Rodney Rowe

Personal information
- Full name: Rodney Carl Rowe
- Date of birth: 30 July 1975 (age 50)
- Place of birth: Huddersfield, England
- Position: Striker

Youth career
- Huddersfield Town

Senior career*
- Years: Team / Apps / (Gls)
- 1993–1997: Huddersfield Town / 34 / (2)
- 1994: → Scarborough (loan) / 14 / (1)
- 1995: → Bury (loan) / 3 / (0)
- 1997–1999: York City / 96 / (21)
- 1999: → Halifax Town (loan) / 9 / (2)
- 1999–2001: Gillingham / 22 / (4)
- 2001–2002: Hull City / 35 / (8)
- 2002: Wakefield & Emley / 15 / (4)
- 2002–2003: Ashton United / ? / (?)
- 2003–2005: Ossett Town / 1 / (1)
- 2005–2006: Farsley Celtic / 6 / (4)
- 2006: Bradford Park Avenue / ? / (?)

= Rodney Rowe (footballer) =

English footballer (born 1975)

Rodney Carl Rowe (born 30 July 1975) is an English former footballer who played for a number of clubs in Northern England.

==Career==

===Huddersfield Town===
Rowe signed a professional contract at Huddersfield Town on 12 July 1993, where he spent 5 years at his home-town club.

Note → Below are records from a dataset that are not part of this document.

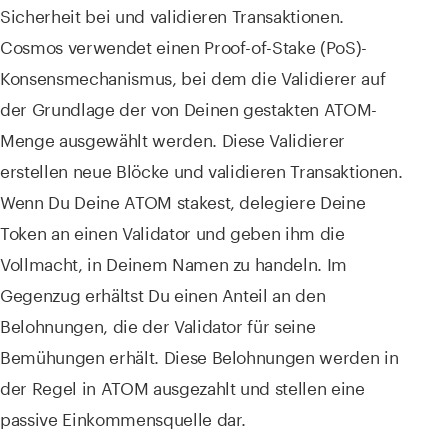
Sicherheit bei und validieren Transaktionen.
Cosmos verwendet einen Proof-of-Stake (PoS)-
Konsensmechanismus, bei dem die Validierer auf
der Grundlage der von Deinen gestakten ATOM-
Menge ausgewählt werden. Diese Validierer
erstellen neue Blöcke und validieren Transaktionen.
Wenn Du Deine ATOM stakest, delegiere Deine
Token an einen Validator und geben ihm die
Vollmacht, in Deinem Namen zu handeln. Im
Gegenzug erhältst Du einen Anteil an den
Belohnungen, die der Validator für seine
Bemühungen erhält. Diese Belohnungen werden in
der Regel in ATOM ausgezahlt und stellen eine
passive Einkommensquelle dar.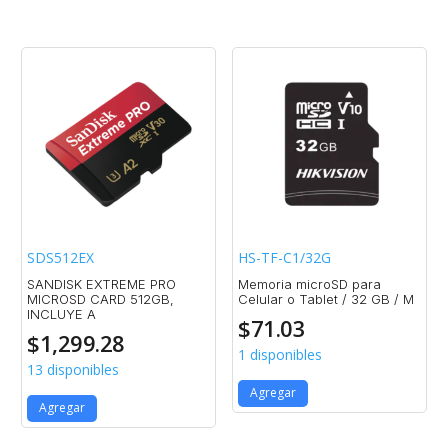
SDS512EX
HS-TF-C1/32G
SANDISK EXTREME PRO
Memoria microSD para
MICROSD CARD 512GB,
Celular o Tablet / 32 GB / M
INCLUYE A
$
71.03
$
1,299.28
1 disponibles
13 disponibles
Agregar
Agregar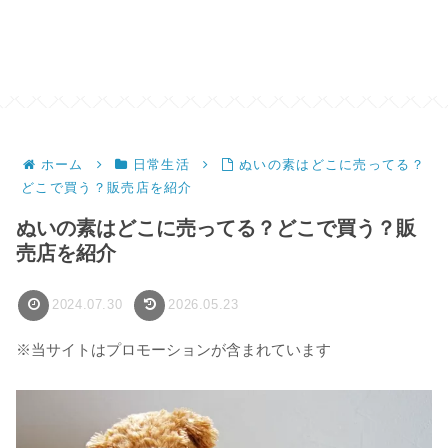
ホーム
日常生活
ぬいの素はどこに売ってる？
どこで買う？販売店を紹介
ぬいの素はどこに売ってる？どこで買う？販
売店を紹介
2024.07.30
2026.05.23
※当サイトはプロモーションが含まれています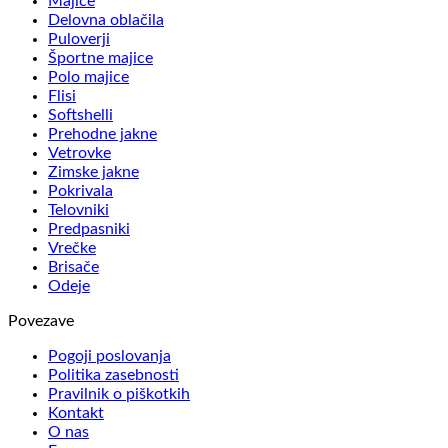
Majice
Delovna oblačila
Puloverji
Športne majice
Polo majice
Flisi
Softshelli
Prehodne jakne
Vetrovke
Zimske jakne
Pokrivala
Telovniki
Predpasniki
Vrečke
Brisače
Odeje
Povezave
Pogoji poslovanja
Politika zasebnosti
Pravilnik o piškotkih
Kontakt
O nas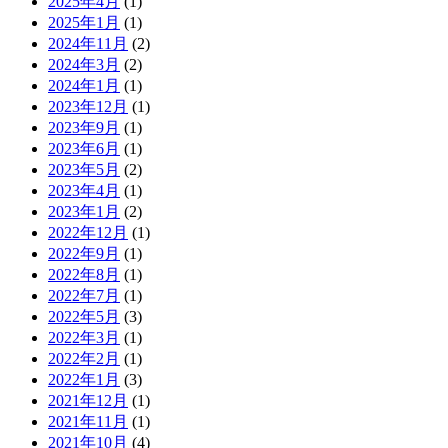
2025年4月
(1)
2025年1月
(1)
2024年11月
(2)
2024年3月
(2)
2024年1月
(1)
2023年12月
(1)
2023年9月
(1)
2023年6月
(1)
2023年5月
(2)
2023年4月
(1)
2023年1月
(2)
2022年12月
(1)
2022年9月
(1)
2022年8月
(1)
2022年7月
(1)
2022年5月
(3)
2022年3月
(1)
2022年2月
(1)
2022年1月
(3)
2021年12月
(1)
2021年11月
(1)
2021年10月
(4)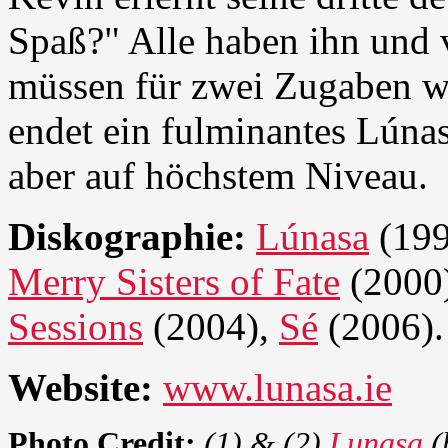
Spaß?" Alle haben ihn und 
müssen für zwei Zugaben w
endet ein fulminantes Lúna
aber auf höchstem Niveau.
Diskographie:
Lúnasa
(199
Merry Sisters of Fate
(2000
Sessions
(2004),
Sé
(2006).
Website:
www.lunasa.ie
Photo Credit:
(1) & (2)
Lunasa
(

He played a total of 46 games, mostly from the sub's bench, and scored five goals. One of these goals came in a Football League Trophy tie where he scored the winner. Rowe also played for Scarborough and Bury during this time, on loan. He played three games for Bury without scoring, and played 18 for Scarborough scoring twice in all competitions.

===York City===
Rowe spent three years at York, playing 108 games and scoring 28 in all competitions. He received a £150 fine in March 1998, while playing for City, after pushing a woman into a wheelie bin, admitting to common assault at Selby Magistrates' Court. Also during this time Rowe was loaned out to Halifax Town.

===Gillingham===
Rowe signed for Gillingham on 23 November 1999 for £30,000 and failed to impress. He played 23 games in all competitions, 14 of those appearances coming from the bench, scoring just four goals during that time.

===Hull City===
Rowe signed for Hull City in 2001 on a free transfer. Hull turned out to be his last Football League club and scored eight goals in 37 appearances. Rowe then dropped down to non-League, in 2002, to play for Emley.

===Non-League career===
Only months after signing for Emley, where Rowe played 15 game and scored four goals, he signed for Ashton United. In 2003, he left Ashton for Ossett Town where he stayed until 2005 when he moved onto Farsley Celtic. He stayed there until 2006 and signed for Bradford Park Avenue. Rowe is thought to have left the club soon after signing.